Saved data entries:
------------

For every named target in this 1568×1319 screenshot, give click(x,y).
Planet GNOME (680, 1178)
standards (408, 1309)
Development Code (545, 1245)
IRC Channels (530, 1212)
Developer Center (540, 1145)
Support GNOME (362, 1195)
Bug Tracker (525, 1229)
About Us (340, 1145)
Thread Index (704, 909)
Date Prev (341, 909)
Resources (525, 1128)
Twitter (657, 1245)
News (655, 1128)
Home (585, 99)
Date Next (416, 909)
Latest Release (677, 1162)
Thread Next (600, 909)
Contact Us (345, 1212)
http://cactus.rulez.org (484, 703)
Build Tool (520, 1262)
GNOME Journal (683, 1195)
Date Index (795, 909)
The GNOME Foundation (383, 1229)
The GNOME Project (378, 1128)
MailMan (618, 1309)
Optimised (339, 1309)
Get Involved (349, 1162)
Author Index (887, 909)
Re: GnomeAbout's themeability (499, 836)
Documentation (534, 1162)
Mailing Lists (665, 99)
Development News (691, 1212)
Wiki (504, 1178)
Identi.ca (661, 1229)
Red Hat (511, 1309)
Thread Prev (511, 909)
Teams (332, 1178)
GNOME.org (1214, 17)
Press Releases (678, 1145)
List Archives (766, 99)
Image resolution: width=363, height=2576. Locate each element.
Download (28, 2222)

------------

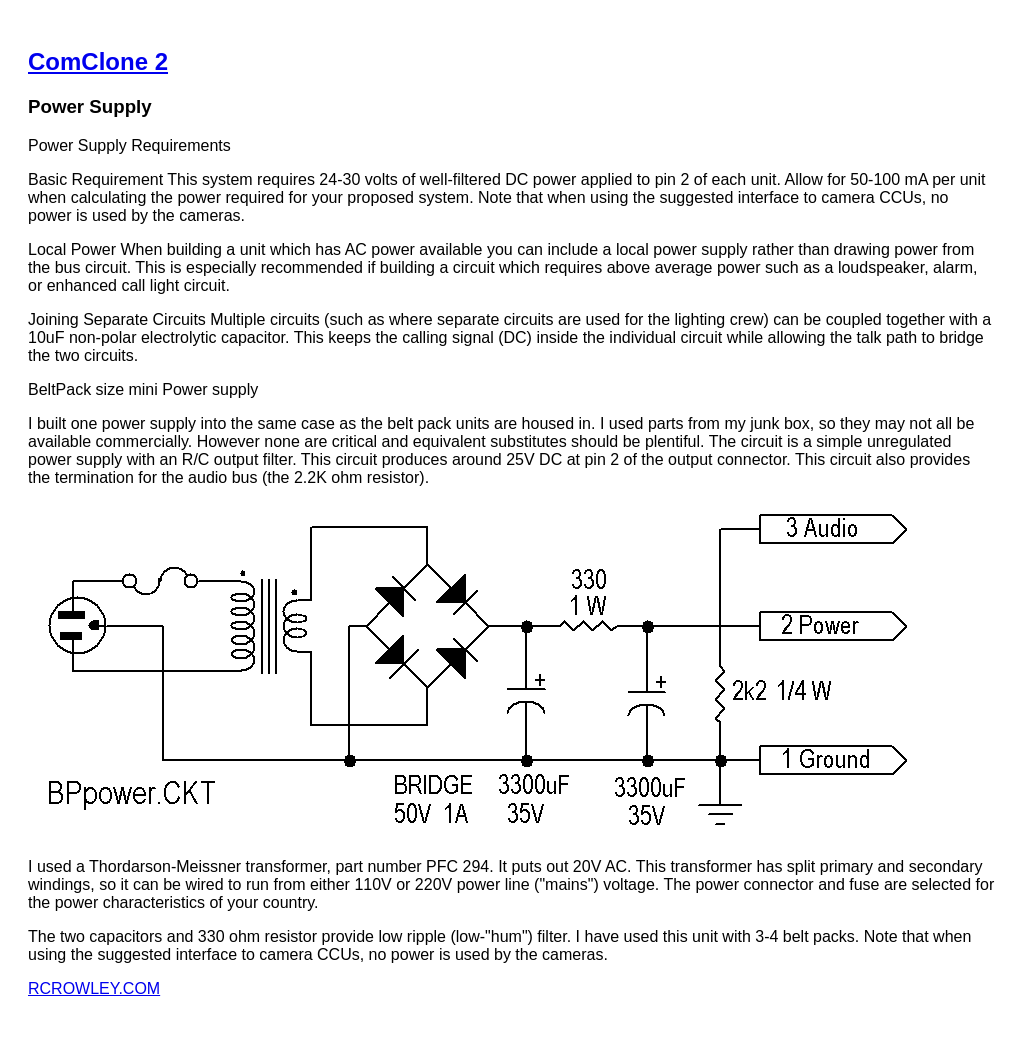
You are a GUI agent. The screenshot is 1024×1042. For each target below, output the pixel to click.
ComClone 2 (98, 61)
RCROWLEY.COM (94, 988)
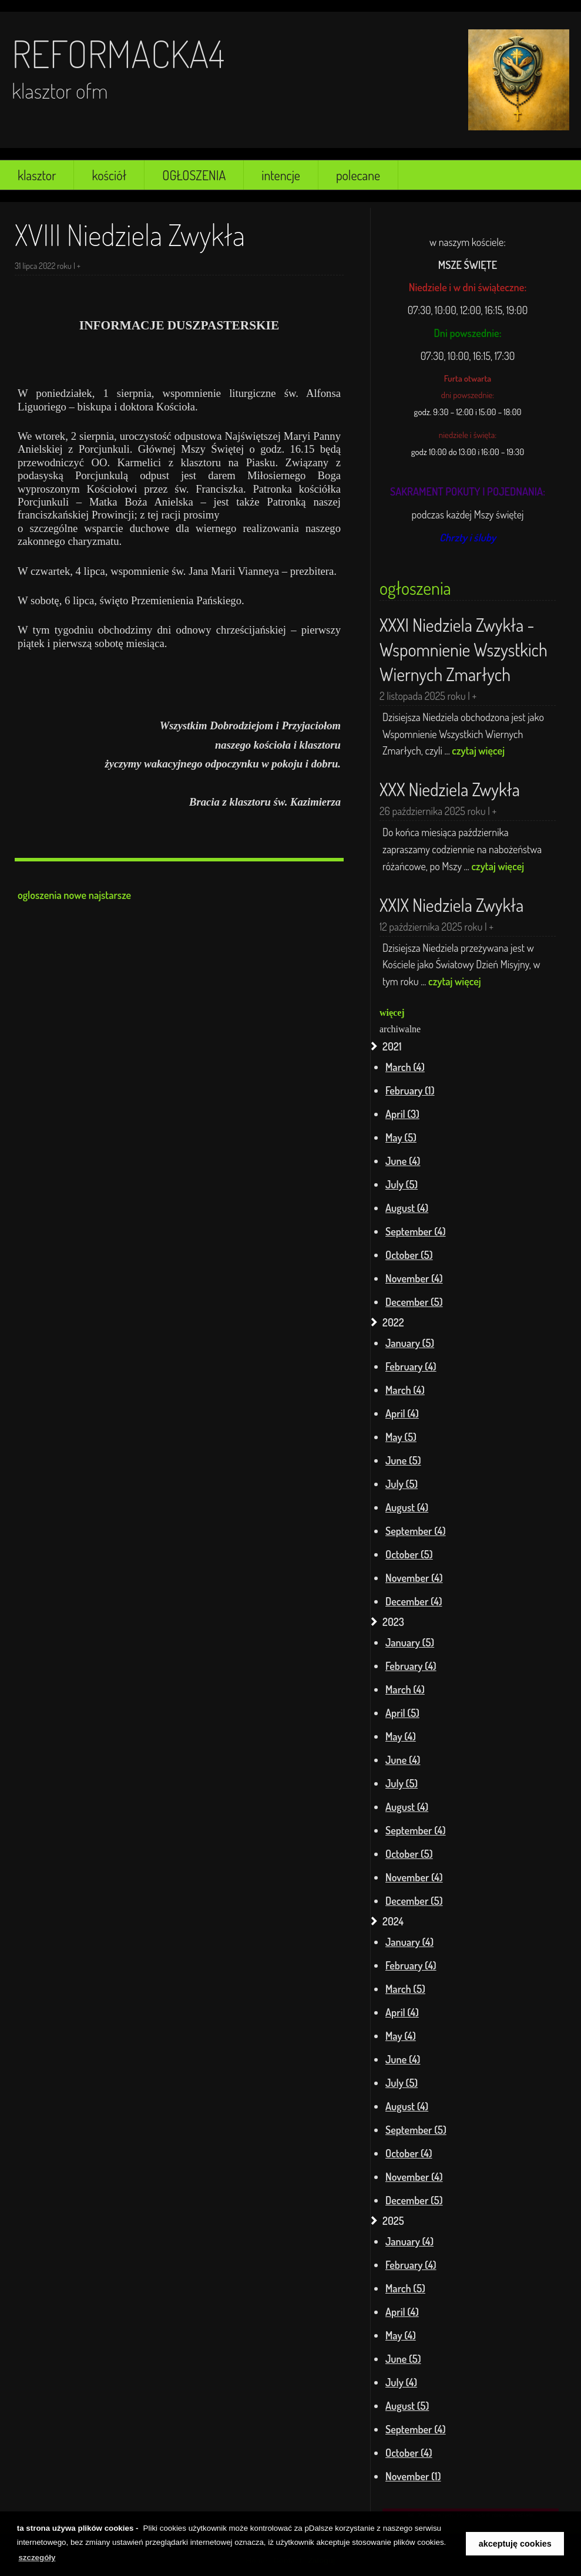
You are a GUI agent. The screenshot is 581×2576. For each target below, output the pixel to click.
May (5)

------------

THE TASK: The expected result is every line above containing the string "each".

FINISHED TASK:
Image resolution: width=363, height=2576. Locate each element.
You are a GUI agent. The screenshot is 1024×1042. For each target below, output the pixel to click.
You are a GUI agent. The screenshot is 581×2576. For each target below, output the pixel to click.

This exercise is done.